It has become increasingly popular to define the parental role as one of trusteeship.(42) The parent has certain immunities and powers exercisable in the best interests of the child. In so far as the parent has rights these derive from the overriding principle of the child's best interests,(45) and the child's interests are generally advanced by leaving parents to exercise authority over the child with a high degree of security and freedom from interference. The writings of such authors as Goldstein, Freud and Solnit have reinforced this view by emphasising the importance of continuity and security in a child's upbringing.

When family integrity is broken or weakened by State intrusion... (the younger child's) needs are thwarted and his belief that his parents are omniscient and all powerful is shaken prematurely. The effect on the child's developmental progress is invariably detrimental. The child's needs for safety within the confines of the family must be met by law through its recognition of family privacy as the barrier to State intrusion upon parental autonomy in child rearing.(44)

There is a good deal of evidence in recent case law that judges are placing more emphasis on children's interests as a justification for upholding parental claims. And, as has been explained, the rights of parents may be set aside in the interests of children in cases of parental failure. But does it follow that the interests of the child are the exclusive source of parental claims? Despite one attempt by a High Court judge to give constitutional priority to the welfare principle (namely that in all decisions concerning a child's custody or upbringing the welfare of the child should be the paramount consideration(45)), this is not the position that has been taken by the Supreme Court.(46)

If parental rights truly derive from consideration of the child's best interests, it should follow that in cases of conflict the interests of the child should prevail. Is this necessarily the case? It is certainly not the case in Irish law, nor is it entirely the case in many other legal systems.

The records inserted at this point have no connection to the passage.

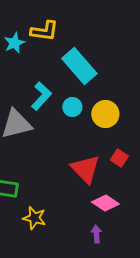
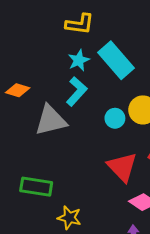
cyan star: (14, 43) -> (79, 60), moved
cyan circle: (72, 107) -> (115, 118), moved

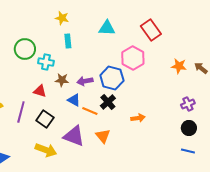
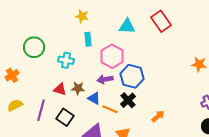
red rectangle: (151, 30) -> (161, 21), moved
green circle: (25, 49) -> (34, 47), moved
pink hexagon: (133, 58) -> (112, 56), moved
brown star: (62, 80) -> (78, 88), moved
orange arrow: (138, 118) -> (158, 116), turned -32

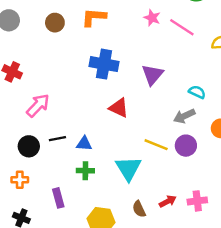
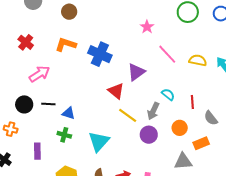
orange L-shape: (94, 17) -> (66, 44), moved
pink line: (182, 27) -> (167, 54), moved
red triangle: (119, 108) -> (116, 91), moved
gray arrow: (184, 116) -> (153, 111), turned -54
yellow line: (156, 145) -> (128, 115), moved

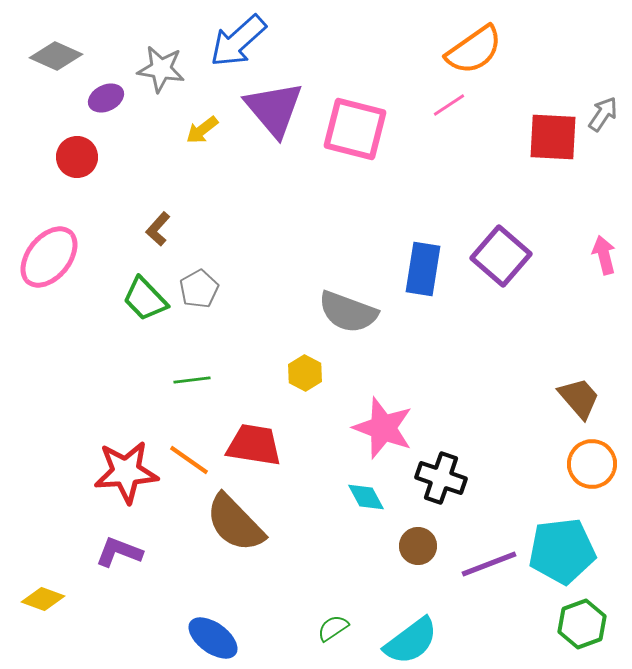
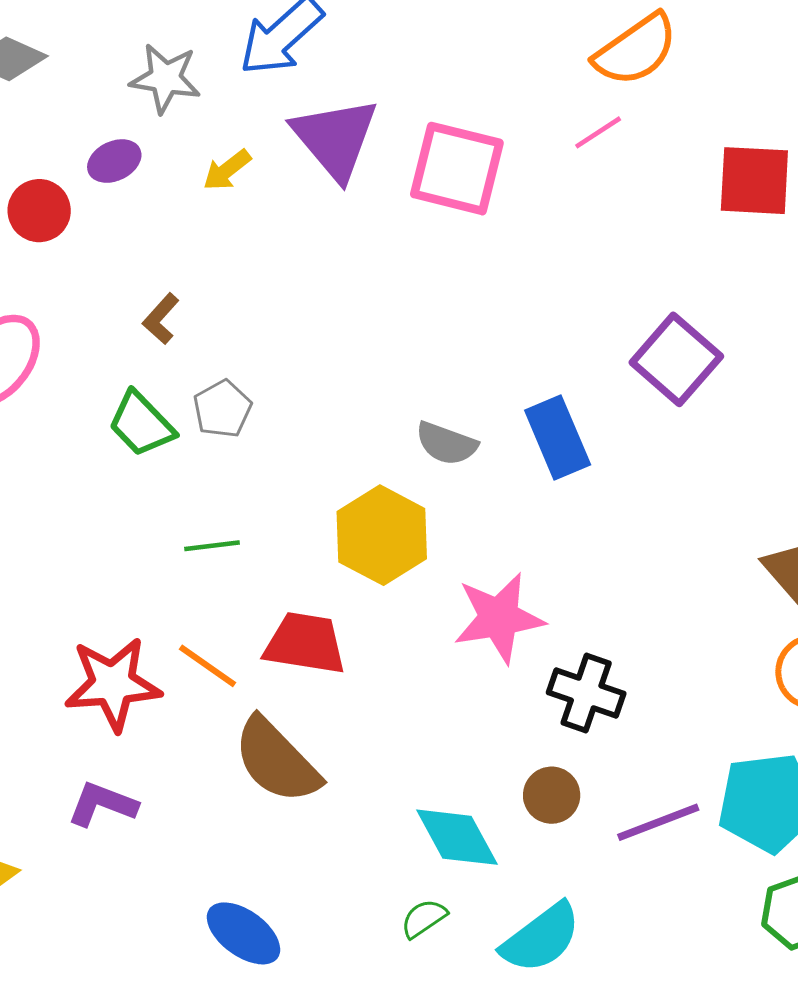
purple ellipse: (106, 98) -> (114, 161), moved
blue rectangle: (423, 269) -> (558, 438), moved, turned -32
gray semicircle: (348, 312) -> (446, 444), size x0.7
yellow hexagon: (305, 373) -> (382, 535), size x1.8
pink star: (383, 428) -> (499, 618), turned -30
cyan diamond: (366, 497) -> (457, 837), moved, size x1.5

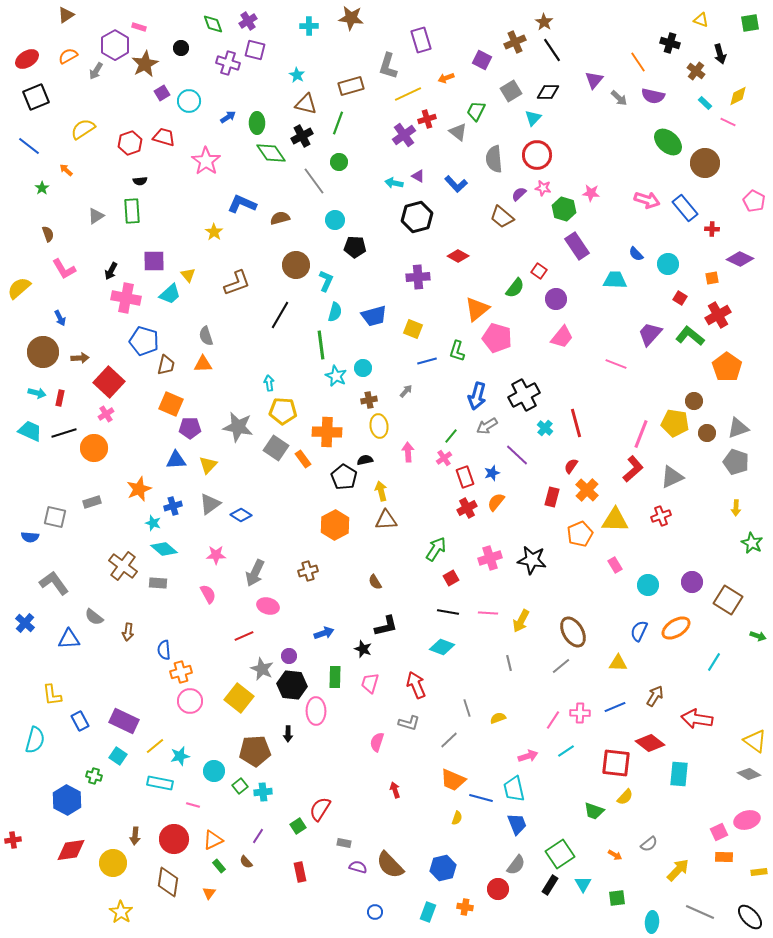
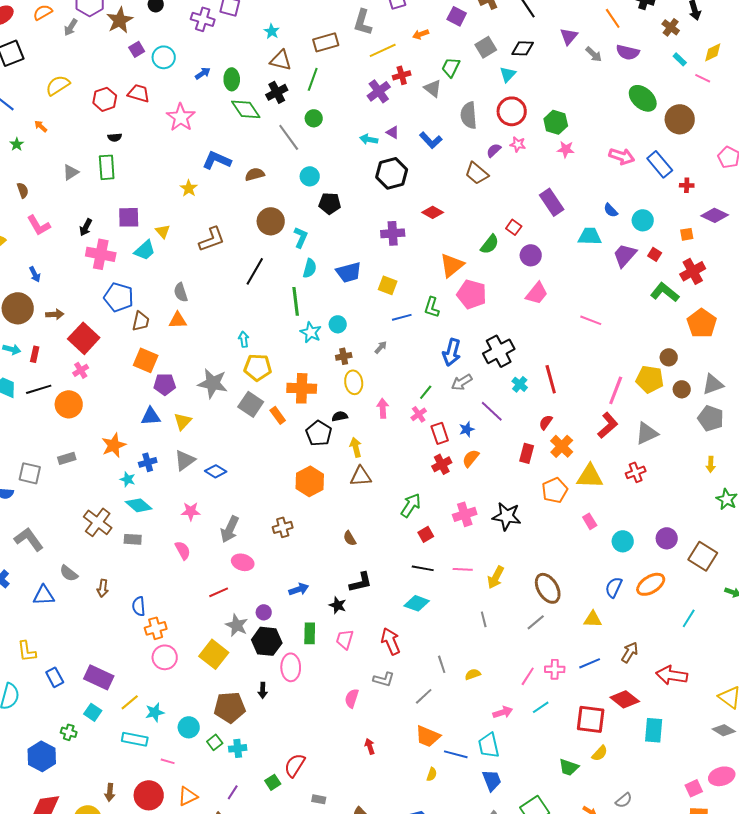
green hexagon: (564, 209) -> (556, 122), moved
purple trapezoid: (650, 334) -> (625, 255), moved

There are some jurisdictions in which parents may have their rights, including custody, restricted in favour of a third party on a balance of interests or risks standard, that is to say on the basis that considerations relating to the child's welfare on balance favour a denial of custody. This is not the standard adopted in Ireland, where a custody dispute between a married parent and a third party such as a foster parent, only parental failure or a 'compelling' case based on the child's interests will justify denial of the parental right.(47) But, in how many jurisdictions will a complete termination of parental rights be permitted on the basis that it is on balance in the interests of the child that this should occur? For example, the general tendency seems to be to avoid a situation in which adoption may be ordered against the wishes of biological parents solely on the basis that on balance the child's welfare is likely to be better promoted in the adoptive than in the biological family.(48) There are few who would be prepared to argue for the compulsory transfer of a child from a socially or economically disadvantaged family to parents who may be ideally placed to care for that child simply on the basis that the child will have better chances if a transfer occurs. Reluctance to accept such a proposition suggests that children's interests do not necessarily enjoy a paramount position, but may be displaced by other values, including considerations of social justice in relation to poor or otherwise socially disadvantaged groups within society. Similarly in the context of intercountry adoption, a principle applies of giving priority to placement of a child in his or her own country.(49) This principle is based in part on the child's interests, but it also has broader political and social justifications.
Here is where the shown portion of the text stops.